**Aim of the task:** Copy the entries word for word. Keep the pictures out.

**Data provided:**
+ + + + +

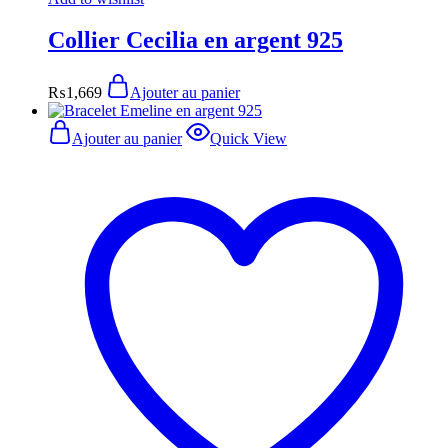
Collier Cecilia en argent 925
₨
1,669
Ajouter au panier
Ajouter au panier
Quick View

+ + + + +

**Final answer:**
Collier Cecilia en argent 925
₨
1,669
Ajouter au panier
Ajouter au panier
Quick View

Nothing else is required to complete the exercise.